Thursday, November 3, 2016
NY Federal Judge Declines To Enjoin Prohibition of Ballot-Selfie
In the opinion in Silberberg v. Board of Elections of New York, United States District Judge P. Kevin Castel denied a motion for a preliminary injunction against NY Election Law ยง17-130(10), originally enacted 126 years ago, which makes it a misdemeanor for a person to "show" a ballot after it is prepared for voting to any person.
Judge Castel's central rationale for denying the motion relied on the age of the statute compared with the litigation:
This action was commenced 13 days before the presidential election, even though the statute has been on the books longer than anyone has been alive. Selfies and smartphone cameras have been prevalent since 2007. A last-minute, judicially-imposed change in the protocol at 5,300 polling places would be a recipe for delays and a disorderly election, as well- intentioned voters either took the perfectly posed selfie or struggled with their rarely-used smartphone camera. This would not be in the public interest, a hurdle that all preliminary injunctions must cross.

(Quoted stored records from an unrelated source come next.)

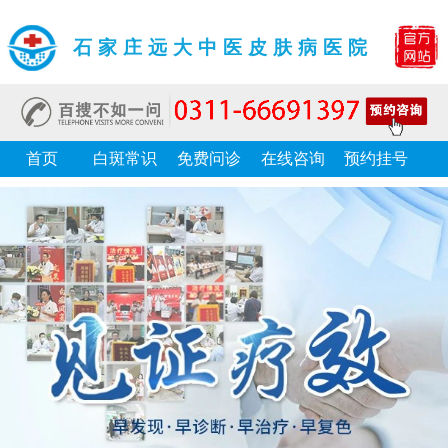
石家庄远大中医皮肤病医院
首页
白斑常识
免费问诊
在线咨询
预约挂号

The age of the statute also figured into Judge Castel's First Amendment analysis, distinguishing the NY statute from the ballot-selfie prohibition of New Hampshire the First Circuit recently declared unconstitutional in Rideout v. Gardner. The New Hampshire statute had been recently enacted: it would be difficult for the state to provide evidence of what would happen should the statute be invalidated and the statute was not directed at any specific technology.
While Judge Castel's First Amendment analysis is cogent, it is not entirely convincing. It may be that New York's statute violates the First Amendment, but the judge made it clear that a preliminary injunction this close to an election was not the vehicle to do so.